Slower starts, clunkier and more sluggish operation, quickly slows the whole
systme to a crawl because of its ever increasin memory usage over a session.
> > My solution to this is as follow:
> > 1) Only build packages against dependencies that already are in
> > Testing, always. If a new package (e.g. a new Evolution from upstream)
> > depends upon libraries or a version thereof not yet in testing, build
> > the said library against the glibc and other dependencies in Testing,
> > then build Evolution against that, then uploaded them both to Unstable
> > for their 14-day processing. This should guarantee that Testing always
> As said above, there is no "14-day processing"...
Whatever. It could be 50-20-5, I could care less about the exact timeframe.
You still haven't commented on the overall idea of always building upon libs and
other dependencies already in Testing, instead of building on, say, a glibc that
is in unstable, preventing a few hundred of packages from sliding into testing,
as it happened a few months ago.
> > is in a releasable state, since everything in it is only built against
> > the libraries it offers.
> Besides other problems, one RC bugs in the chain of packages will cause
> your proposal to fail.
> > 2) unstable
> > * Trusted packages entering Debian for the first time and which were
> > built against Testing dependencies also enter the release chain here.
> > New releases of Evolution based upon GTK2 would fit into this category.
> The way testing works, this might effectively make it impossible for new
> so-version of libraries to ever enter testing...
This was a proposal to _change_ the way it works.
> > 4) stable
> > Remains as conservative as before. Only receives uploads that fix RC
> > bugs on its existing packages.
> That's wrong.
> The rules for stable are stricter than "fix RC bugs". Except selected
> exceptions, only security fixes are allowed.
This was a proposal to _improve_ the way it works. Allowing RC fixes, not just
critical security advisories, would still be highly conservative, but would
allow for a more robust Stable as well.
> > Hopefully, the above made sense.
Then you might as well stop complaining that nobody has any solutions to improve
things, if you focus on nitpicking where people missed a spot on how the actual
system currently works, instead of hearing out what solutions they have.

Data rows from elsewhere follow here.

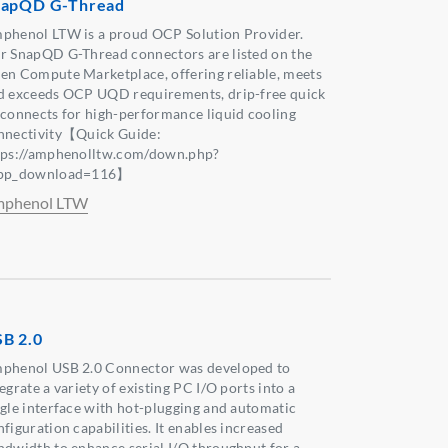
napQD G-Thread
phenol LTW is a proud OCP Solution Provider.
r SnapQD G-Thread connectors are listed on the
en Compute Marketplace, offering reliable, meets
d exceeds OCP UQD requirements, drip-free quick
sconnects for high-performance liquid cooling
nnectivity【Quick Guide:
tps://amphenolltw.com/down.php?
pp_download=116】
phenol LTW
B 2.0
phenol USB 2.0 Connector was developed to
egrate a variety of existing PC I/O ports into a
ngle interface with hot-plugging and automatic
figuration capabilities. It enables increased
ndwidth to enhance serial I/O throughput for a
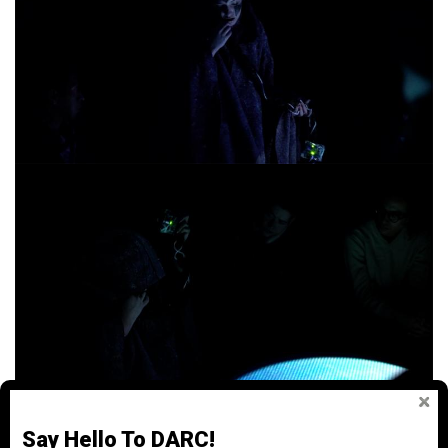
Say Hello To DARC!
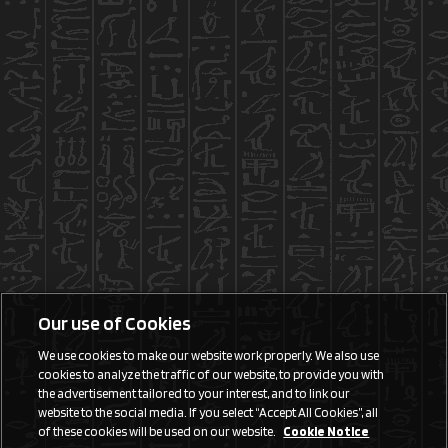
Our use of Cookies
We use cookies to make our website work properly. We also use
cookies to analyze the traffic of our website, to provide you with
the advertisement tailored to your interest, and to link our
website to the social media. If you select “Accept All Cookies”, all
of these cookies will be used on our website.
Cookie Notice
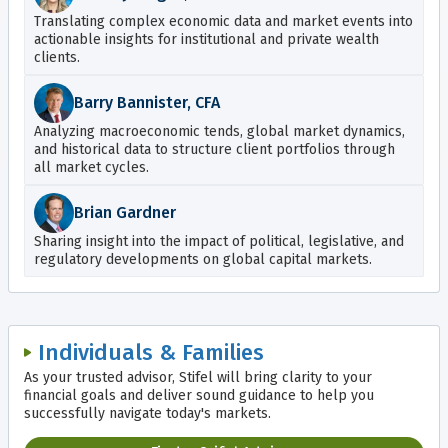
Translating complex economic data and market events into
actionable insights for institutional and private wealth
clients.
Barry Bannister, CFA
Analyzing macroeconomic tends, global market dynamics,
and historical data to structure client portfolios through
all market cycles.
Brian Gardner
Sharing insight into the impact of political, legislative, and
regulatory developments on global capital markets.
Individuals & Families
As your trusted advisor, Stifel will bring clarity to your
financial goals and deliver sound guidance to help you
successfully navigate today's markets.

You should also move to have the "end-users matter" part crossed out of Debian
project, instead officially calling it for the hackers-only user-hostile bloat
that it really is, and issue a press release about that.
Then spend the next 10 years wondering why the masses still ignore Debian and
prefered switching from Red Hat to Fedora (despite the FUD about its future) or
continue choosing other distributions over Debian.
Spend the same amount of time wondering why the average user would feel better
if Debian developpers had added support for non-Intel architectures to Anaconda
or to PGI, instead of spending 3 years _trying_ to reinvent the wheel and still
coming up with something that is barely any better than Woody's floppies, from
an end-user's perspective.
Anyhow, I don't intend on wasting any further time on this thread. I read what I
needed to know and got to notice, once again, what makes Debian so despicable.